> _TASK DIRECTIONS_:
Gather, from the data below, each line in which the word "seller" occurs.

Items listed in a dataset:
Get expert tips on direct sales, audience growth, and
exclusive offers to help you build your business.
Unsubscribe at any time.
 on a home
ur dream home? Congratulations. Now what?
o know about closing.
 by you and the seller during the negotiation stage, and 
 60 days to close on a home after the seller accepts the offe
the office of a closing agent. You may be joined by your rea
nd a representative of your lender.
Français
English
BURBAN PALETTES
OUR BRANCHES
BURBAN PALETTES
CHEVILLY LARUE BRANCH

...

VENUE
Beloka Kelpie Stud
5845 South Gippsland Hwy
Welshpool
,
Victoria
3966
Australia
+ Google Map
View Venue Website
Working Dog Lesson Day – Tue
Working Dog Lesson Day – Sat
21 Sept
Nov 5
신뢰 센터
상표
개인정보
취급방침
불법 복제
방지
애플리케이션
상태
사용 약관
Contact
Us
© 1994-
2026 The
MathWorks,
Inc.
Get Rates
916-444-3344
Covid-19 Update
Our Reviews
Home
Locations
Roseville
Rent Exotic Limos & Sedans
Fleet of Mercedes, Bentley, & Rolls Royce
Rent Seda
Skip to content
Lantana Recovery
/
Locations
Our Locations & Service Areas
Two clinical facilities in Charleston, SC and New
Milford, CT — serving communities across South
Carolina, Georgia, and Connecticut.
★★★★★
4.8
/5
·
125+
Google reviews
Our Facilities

> _RESPONSE BOX_:
 by you and the seller during the negotiation stage, and 
 60 days to close on a home after the seller accepts the offe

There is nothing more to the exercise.